El Reino De Las Llamas Prohibidas

Capítulo 47 – Alas de Guerra

El silencio tras la prueba era tan frágil que casi parecía un sueño. El estanque había vuelto a la calma, reflejando un cielo despejado, y las runas de los pilares se apagaban poco a poco.

Eira y Kael apenas tuvieron un instante para respirar cuando un rugido desgarró el aire.

Kael alzó la mirada.

—No… no puede ser.

Eira siguió su gesto y su corazón se encogió.

Por encima de las montañas, descendían dragones negros y carmesíes, batiendo sus alas como tormentas vivientes. Sus jinetes llevaban armaduras marcadas con el emblema de los reinos enemigos: lanzas de hierro negro, escudos brillantes y ojos llenos de odio.

El guardián ya no estaba para protegerlos. Esta vez, estaban solos.

Los dragones rodearon el valle como un anillo de fuego y sombras. Uno de los jinetes, con armadura dorada y una cicatriz que le cruzaba el rostro, levantó su lanza hacia ellos.

—¡Por orden del rey, entreguen a la portadora de la llama eterna! —gritó, su voz amplificada por magia.

—¡De lo contrario, no quedará piedra sobre piedra en este santuario!

Kael desenvainó su espada, colocándose frente a Eira.

—Tendrán que atravesarme primero.

Eira lo tomó del brazo.

—Kael… son demasiados.

Los dragones descendieron, lanzando llamaradas que incendiaron los pilares. El santuario, antaño sagrado, se transformó en un campo de guerra. El rugido de las bestias se mezclaba con el silbido de las lanzas arrojadas desde el aire.

Eira alzó las manos y el fuego respondió a su llamado, surgiendo en un muro ardiente que desvió la primera embestida. El calor era tan intenso que el mármol mismo comenzó a resquebrajarse.

Kael cargó contra uno de los jinetes que había caído al suelo, cruzando espadas en un duelo brutal. Cada choque de acero resonaba como un trueno.

Uno de los dragones se lanzó directamente sobre Eira, abriendo sus fauces. Ella retrocedió, sintiendo cómo el miedo la congelaba… hasta que recordó la voz del guardián:

"El fuego no se rinde a la soledad…"

Inspiró profundo, y con un grito, liberó una llamarada dorada desde su interior. La lengua de fuego impactó contra el dragón, obligándolo a batir sus alas y retroceder entre alaridos.

Kael, sangrando pero firme, la miró con una mezcla de asombro y orgullo.

—Esa es mi Eira.

Pero por cada enemigo derribado, dos más aparecían. El santuario entero temblaba bajo el poder de los dragones. Los cielos ardían, las piedras caían, y el estanque comenzaba a agitarse como si algo más quisiera emerger.

El jinete de la cicatriz levantó su lanza otra vez, apuntando a Eira.

—¡La heredera no saldrá viva de aquí!

Y los dragones cargaron al unísono.

Kael corrió hacia Eira, tomándola de la mano en medio del caos.

—¡No podemos ganar esta batalla, Eira! Si nos quedamos, moriremos aquí.

Eira apretó los dientes, mirando alrededor: fuego, enemigos, destrucción. Y en medio de todo, Kael, dispuesto a dar la vida por ella.

—Tienes razón… pero no huiremos como presas.
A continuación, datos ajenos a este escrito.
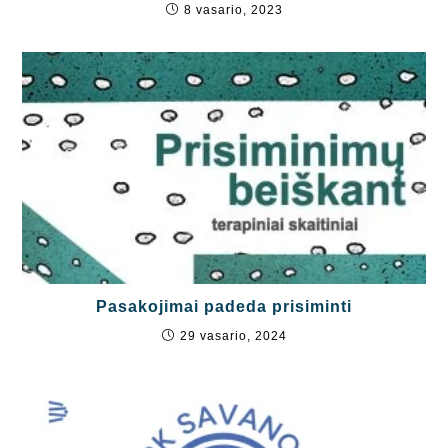
8 vasario, 2023
Pasakojimai padeda prisiminti
29 vasario, 2024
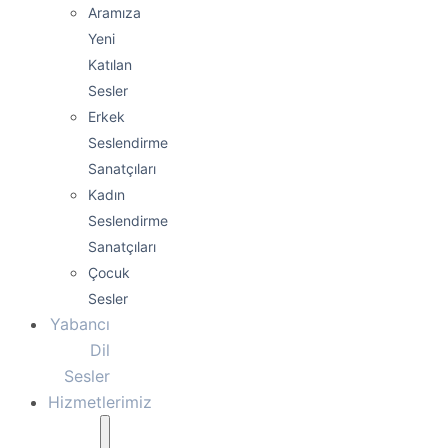
Aramıza
Yeni
Katılan
Sesler
Erkek
Seslendirme
Sanatçıları
Kadın
Seslendirme
Sanatçıları
Çocuk
Sesler
Yabancı
Dil
Sesler
Hizmetlerimiz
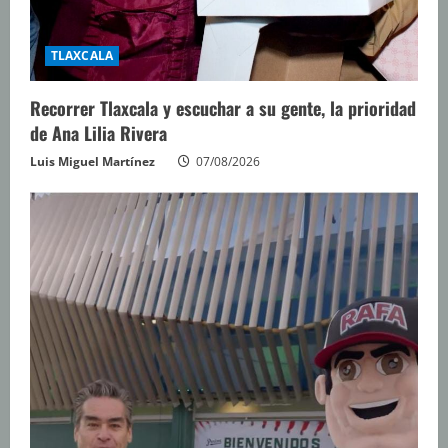
TLAXCALA
Recorrer Tlaxcala y escuchar a su gente, la prioridad
de Ana Lilia Rivera
Luis Miguel Martínez
07/08/2026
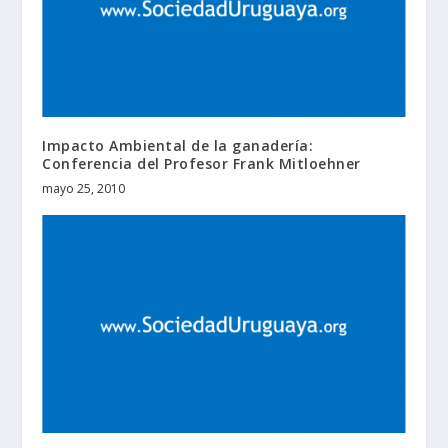
Impacto Ambiental de la ganadería:
Conferencia del Profesor Frank Mitloehner
mayo 25, 2010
Sus ojos ardieron, y el fuego dorado brotó de su cuerpo como alas.

—Volaremos como la llama eterna.

En ese instante, el santuario respondió. El estanque liberó una columna de luz que se abrió como un portal entre dimensiones. El guardián no estaba… pero su poder aún resonaba allí, ofreciéndoles un camino de escape.

Kael la miró, sorprendido.

—¿Un portal?

Eira asintió, extendiendo la mano hacia él.

—Es nuestra única salida. Confía en mí.

Kael la tomó sin dudar.

—Siempre.

Y juntos, envueltos en fuego y luz, se lanzaron al portal justo cuando los dragones caían sobre ellos.

El santuario explotó en un rugido de llamas y piedra.